Items from a data source:
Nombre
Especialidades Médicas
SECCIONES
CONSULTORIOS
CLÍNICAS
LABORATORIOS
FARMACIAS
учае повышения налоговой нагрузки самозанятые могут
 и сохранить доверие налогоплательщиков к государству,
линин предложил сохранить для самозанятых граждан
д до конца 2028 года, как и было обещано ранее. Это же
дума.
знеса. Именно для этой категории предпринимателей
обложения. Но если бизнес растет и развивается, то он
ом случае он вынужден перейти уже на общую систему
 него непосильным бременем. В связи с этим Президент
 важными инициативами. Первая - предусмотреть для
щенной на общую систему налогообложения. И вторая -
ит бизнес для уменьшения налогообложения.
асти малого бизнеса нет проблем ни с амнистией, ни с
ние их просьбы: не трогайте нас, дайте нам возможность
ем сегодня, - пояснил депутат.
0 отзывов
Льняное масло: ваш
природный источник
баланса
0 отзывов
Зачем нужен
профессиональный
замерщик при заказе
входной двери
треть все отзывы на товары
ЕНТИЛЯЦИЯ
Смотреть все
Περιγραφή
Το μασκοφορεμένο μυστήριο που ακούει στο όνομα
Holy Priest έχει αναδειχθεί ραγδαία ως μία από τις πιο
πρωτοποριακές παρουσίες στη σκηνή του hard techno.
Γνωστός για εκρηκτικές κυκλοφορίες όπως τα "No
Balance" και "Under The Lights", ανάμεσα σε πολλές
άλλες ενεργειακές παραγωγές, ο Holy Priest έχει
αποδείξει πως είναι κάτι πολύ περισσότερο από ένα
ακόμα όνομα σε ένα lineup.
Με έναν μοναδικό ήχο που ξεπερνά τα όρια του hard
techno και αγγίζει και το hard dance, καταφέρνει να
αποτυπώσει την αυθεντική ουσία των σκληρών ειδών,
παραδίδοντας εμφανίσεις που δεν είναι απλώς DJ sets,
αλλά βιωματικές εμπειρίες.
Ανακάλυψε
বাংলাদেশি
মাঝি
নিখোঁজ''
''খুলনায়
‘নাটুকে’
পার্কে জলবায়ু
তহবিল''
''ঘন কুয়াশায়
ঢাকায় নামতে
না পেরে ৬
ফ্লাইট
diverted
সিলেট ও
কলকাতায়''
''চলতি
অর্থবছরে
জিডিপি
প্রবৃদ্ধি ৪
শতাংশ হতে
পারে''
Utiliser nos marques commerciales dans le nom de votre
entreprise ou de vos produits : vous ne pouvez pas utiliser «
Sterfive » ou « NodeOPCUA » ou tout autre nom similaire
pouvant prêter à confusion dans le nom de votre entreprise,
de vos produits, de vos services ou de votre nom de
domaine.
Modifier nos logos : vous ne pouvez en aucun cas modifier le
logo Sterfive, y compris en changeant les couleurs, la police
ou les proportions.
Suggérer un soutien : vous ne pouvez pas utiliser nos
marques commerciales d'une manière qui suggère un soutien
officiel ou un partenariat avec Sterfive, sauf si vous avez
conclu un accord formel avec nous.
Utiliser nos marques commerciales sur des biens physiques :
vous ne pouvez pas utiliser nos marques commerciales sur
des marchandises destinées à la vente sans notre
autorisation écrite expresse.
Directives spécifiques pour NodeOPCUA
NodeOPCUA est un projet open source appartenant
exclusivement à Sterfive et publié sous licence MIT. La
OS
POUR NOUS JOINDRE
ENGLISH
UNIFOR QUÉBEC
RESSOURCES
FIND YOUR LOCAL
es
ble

...

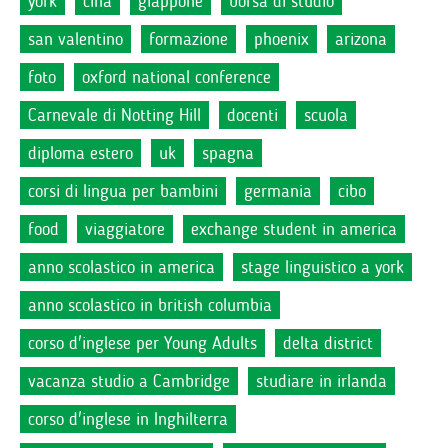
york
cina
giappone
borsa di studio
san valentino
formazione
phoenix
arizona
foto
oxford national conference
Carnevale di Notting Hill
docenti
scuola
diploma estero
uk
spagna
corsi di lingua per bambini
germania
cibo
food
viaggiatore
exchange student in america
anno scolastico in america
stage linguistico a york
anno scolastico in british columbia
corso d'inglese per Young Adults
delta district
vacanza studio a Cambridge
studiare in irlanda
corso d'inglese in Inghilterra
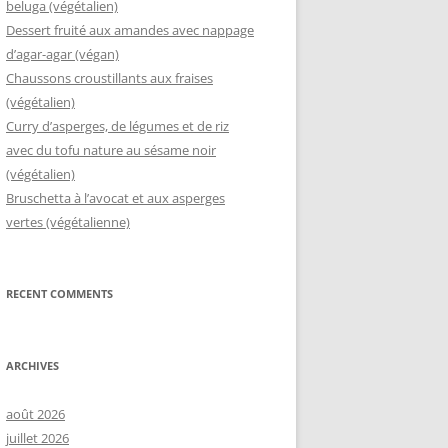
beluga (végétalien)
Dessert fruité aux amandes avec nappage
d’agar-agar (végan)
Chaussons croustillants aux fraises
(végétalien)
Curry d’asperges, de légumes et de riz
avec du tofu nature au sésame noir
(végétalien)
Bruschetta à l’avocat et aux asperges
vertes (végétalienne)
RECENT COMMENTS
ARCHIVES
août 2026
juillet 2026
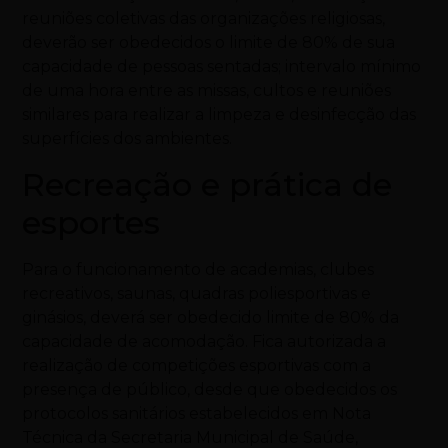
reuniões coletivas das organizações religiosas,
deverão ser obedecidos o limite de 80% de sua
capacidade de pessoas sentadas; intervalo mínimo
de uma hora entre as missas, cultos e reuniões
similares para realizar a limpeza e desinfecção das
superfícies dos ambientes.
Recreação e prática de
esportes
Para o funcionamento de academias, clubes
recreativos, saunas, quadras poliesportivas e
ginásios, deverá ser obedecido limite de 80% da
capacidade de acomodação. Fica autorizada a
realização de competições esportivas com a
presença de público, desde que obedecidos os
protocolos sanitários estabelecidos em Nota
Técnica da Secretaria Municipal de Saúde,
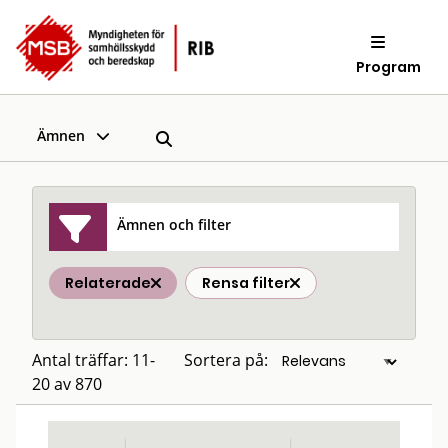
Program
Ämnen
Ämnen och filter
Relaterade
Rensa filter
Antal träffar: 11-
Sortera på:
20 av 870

==

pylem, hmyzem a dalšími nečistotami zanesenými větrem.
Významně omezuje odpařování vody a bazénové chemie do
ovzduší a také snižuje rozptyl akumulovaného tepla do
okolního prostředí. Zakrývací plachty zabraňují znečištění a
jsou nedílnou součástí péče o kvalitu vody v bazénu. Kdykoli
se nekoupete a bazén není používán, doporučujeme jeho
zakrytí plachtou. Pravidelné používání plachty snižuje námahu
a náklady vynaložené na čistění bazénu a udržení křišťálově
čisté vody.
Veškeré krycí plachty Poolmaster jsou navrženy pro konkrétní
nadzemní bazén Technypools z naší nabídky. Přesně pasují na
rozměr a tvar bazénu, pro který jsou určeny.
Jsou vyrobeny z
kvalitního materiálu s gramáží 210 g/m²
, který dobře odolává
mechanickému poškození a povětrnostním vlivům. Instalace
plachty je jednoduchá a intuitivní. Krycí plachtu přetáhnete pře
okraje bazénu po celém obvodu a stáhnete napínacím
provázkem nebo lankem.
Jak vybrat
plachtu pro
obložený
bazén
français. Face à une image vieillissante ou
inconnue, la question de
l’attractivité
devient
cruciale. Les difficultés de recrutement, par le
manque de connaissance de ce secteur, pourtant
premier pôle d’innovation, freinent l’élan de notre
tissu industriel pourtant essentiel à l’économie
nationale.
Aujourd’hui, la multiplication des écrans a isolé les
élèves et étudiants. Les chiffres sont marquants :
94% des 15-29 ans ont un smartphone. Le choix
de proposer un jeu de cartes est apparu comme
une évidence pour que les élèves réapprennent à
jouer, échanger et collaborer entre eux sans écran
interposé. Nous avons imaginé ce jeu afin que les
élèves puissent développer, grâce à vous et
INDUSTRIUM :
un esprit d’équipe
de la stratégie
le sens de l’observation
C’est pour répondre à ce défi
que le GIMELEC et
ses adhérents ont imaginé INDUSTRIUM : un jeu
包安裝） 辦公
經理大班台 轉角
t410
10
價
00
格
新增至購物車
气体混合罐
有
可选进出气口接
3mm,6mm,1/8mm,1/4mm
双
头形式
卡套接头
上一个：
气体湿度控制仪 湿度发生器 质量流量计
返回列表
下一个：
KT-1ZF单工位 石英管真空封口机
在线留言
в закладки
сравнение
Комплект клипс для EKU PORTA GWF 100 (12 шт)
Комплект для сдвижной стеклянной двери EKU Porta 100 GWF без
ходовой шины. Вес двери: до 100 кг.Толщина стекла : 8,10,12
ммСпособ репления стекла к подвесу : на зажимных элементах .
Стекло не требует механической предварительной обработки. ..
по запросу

INSTRUCTIONS FOR THE TASK: Working from the entries above, find every line in which the word "který" occurs and copy it.

TASK RESULT:
rozměr a tvar bazénu, pro který jsou určeny.
, který dobře odolává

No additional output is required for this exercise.